Conférence de Serge Haroche, Collège de France et École normale supérieure, Paris intitulée : Jongler avec des photons dans une boîte pour explorer le monde quantique
Résumé:
Depuis l’article fondateur d’Einstein sur l’effet photoélectrique de 1905, nous savons que la lumière, connue depuis Maxwell comme une onde électromagnétique, est aussi composée de particules élémentaires ou quanta : les photons. Cet étrange dualisme onde-particule a ouvert la voie à la théorie quantique et révolutionné la physique.

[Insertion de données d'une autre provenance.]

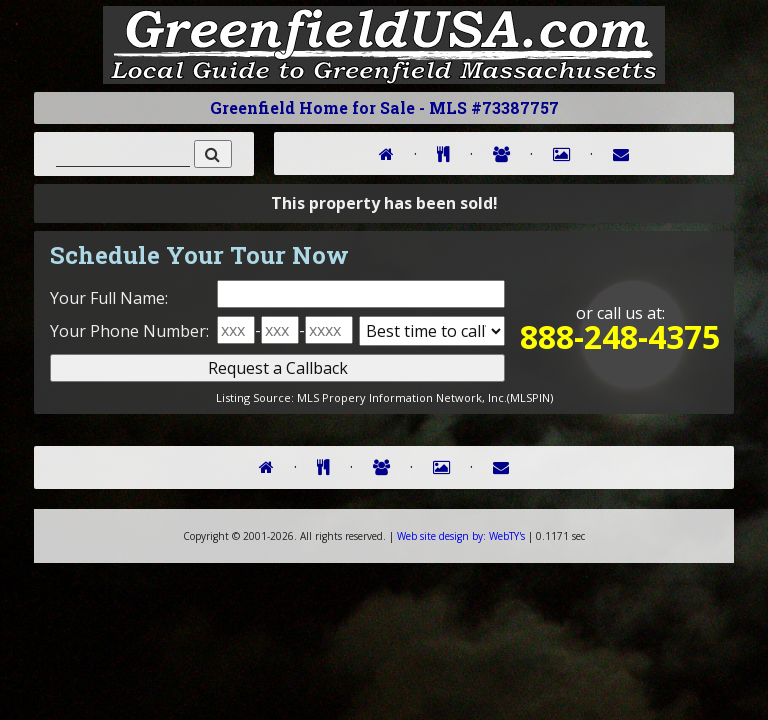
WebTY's (461, 536)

Lorsqu’ils discutaient entre eux des concepts quantiques qui sont si contraires à notre intuition classique, les pères de la théorie – notamment Einstein, Bohr et Schrödinger - décrivaient des « expériences de pensée » dans lesquelles ils s’imaginaient manipulant librement des photons, des électrons ou des atomes et observant leur comportement bizarre. Ils croyaient cependant qu’il serait à jamais impossible de réaliser effectivement ces expériences idéales en laboratoire. Pour effectuer de telles expériences avec des photons, il faut en particulier surmonter une grande difficulté liée à l’extrême fragilité de ces particules de lumière qui sont généralement détruites dès qu’elles sont détectées. Les progrès technologiques ont récemment changé cette situation et permis de manipuler des photons de façons qui semblaient auparavant hors de portée. Je décrirai cette aventure et montrerai comment nous avons construit une « boîte à photons » où, sans les détruire, nous pouvons compter les quanta de la lumière à la manière de billes dans un sac. Nous avons aussi pu « façonner » des états étranges de lumière emprisonnée dans notre boîte à photons et y produire des versions de laboratoire du célèbre chat de Schrödinger, que le physicien autrichien imaginait dans une superposition d’états simultanément « mort » et « vivant ». Dans le cas qui nous occupe, le « chat » est composé de photons au lieu d’atomes, et il est maintenu « à mi-chemin » entre deux états que les physiciens classiques estimeraient incompatibles. L’étude de ce comportement étrange nous permet de comprendre les lois quantiques et d’apprendre à exploiter des processus que nous espérons pouvoir utiliser un jour pour mettre au point de nouvelles technologies susceptibles d’améliorer la précision de certaines mesures, la confidentialité des communications ou la puissance des simulations informatiques.
Cette conférence est donnée dans le cadre du congrès de l'Association canadienne des physiciens et des physiciennes qui se tient du 27 ou 31 mai 2013.